次に、その顧客別売上計画をお客様のカーライフプランとしてまとめていきましょう。

ひとつの例としては、今後のメンテナンスなどの情報をカレンダーに記載してお客様に差し上げるという方法があります。

このようなカレンダーを年末に渡すと、情報がわかりやすくお客様への販促にもつながります。

その上でお店にいらした時にそのプランに基づいた声掛けをしていくと、売上の実現に結びつけることができるのです。

以下で顧客管理と提案について、もう少し掘り下げてみましょう。

■顧客管理の目的
顧客管理の定義は「顧客管理の情報を駆使して、顧客の価値を高める一連の活動」です。

この言葉の意味を詳しく説明すると、まず「情報を駆使する」とは取引履歴、顧客属性、家族属性などの豊富な顧客情報を使って、提案活動に結びつけていくということです。

「顧客の価値を高める」とは、ロイヤリティの向上、顧客単価アップ、新規紹介率のアップなど顧客のファン化を行うということです。顧客管理の目的はここにあります。

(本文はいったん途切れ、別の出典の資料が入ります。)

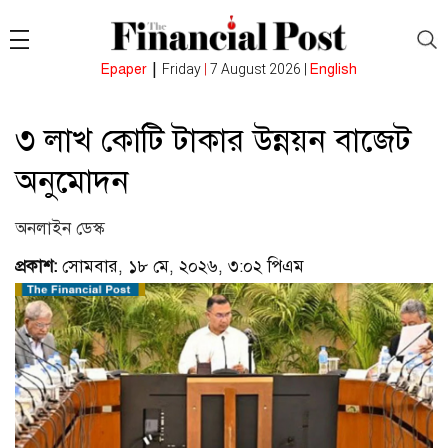
|
Epaper
Friday
|
7 August 2026 |
English
৩ লাখ কোটি টাকার উন্নয়ন বাজেট
অনুমোদন
অনলাইন ডেস্ক
প্রকাশ:
সোমবার, ১৮ মে, ২০২৬, ৩:০২ পিএম
(ভিজিটর : ৭৪)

「一連の活動」とは維持活動、販促活動、管理活動などを指し、これらの活動で顧客とふれあい、顧客の価値を高めていくことができるのです。

こうした顧客管理は法定整備の期日管理だけではない、安全・安心のためのトータル管理を行うことで実現します。

また、お客様目線で顧客管理を定義すると「資産管理」となります。

お客様自身の資産(=車)の保全、メンテナンス、運用などがお客様にとって最大のニーズであり、そのために自動車整備業は保安の確保や運行管理、売却・代替のお手伝いをするパートナーだと言えます。

そして顧客管理に基づいた提案活動は、先ほどご紹介した「顧客別売上計画」によって実現します。

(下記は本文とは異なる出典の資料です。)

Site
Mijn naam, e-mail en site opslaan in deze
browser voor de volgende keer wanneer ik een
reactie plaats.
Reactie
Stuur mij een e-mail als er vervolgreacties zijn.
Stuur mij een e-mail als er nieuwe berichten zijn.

顧客別売上計画を作るためには、顧客の属性と保有車両情報の整理から始めましょう。

まず、顧客の属性には、お客様名、年齢、家族、趣味などが挙げられます。

一方で車の属性には車名、初度登録、走行距離、内外装程度、事故歴、前回車検、前回点検、オイル交換、タイヤ購入などの情報が含まれます。

これらの情報を表にまとめてお客様別に管理し、お客様個人にあった提案活動に結びつけることが重要です。

■提案の本当の意味
提案の定義は、「お客様の困りごとを解決し、状況を改善するための行為」です。

お客様の困りごとは社員による「問診(=カウンセリング)」で見つけることができます。

効果的な問診をすることができるようになると、双方向で信頼関係を構築し、気がつかない不具合を発見できるようになります。

その結果、お客様の悩みを和らげ、心のケアまでできるようになり、親近感をアップさせられるのです。

お客様が「作業指示者」となるだけでは客単価は上がりません。単価アップのためにも問診は必ず行いましょう。

問診結果と過去のお客様情報から、お客様がまだ気がついていないニーズを引き出し、最良のサービスを提案することがフロントの役割であり、本当の意味での「提案」になるのです。

顧客満足度(CS)への対策

CSとはCustomer Satisfactionの略で顧客満足度のことです。

顧客満足度(CS)への対策として、まずはお客様満足度がどれほど業績貢献につながるかの関係性の理解が必要です。

整備活動は、そうした観点から以下3つのパターンに分けることができます。

・「お客様満足度に寄与するが、業績への影響がほとんどない内容」
・「お客様満足度を高めながら業績にも寄与する内容」
・「さらにお客様満足度が高く、業績にも貢献する内容」

まず1つ目は「お客様満足度に寄与するが、業績への影響がほとんどない内容」です。

たとえば、無料納引きや無料代車提供などがこれに当たります。こちらは満足度はあるものの、コストがかかるうえ、業績にも寄与しません。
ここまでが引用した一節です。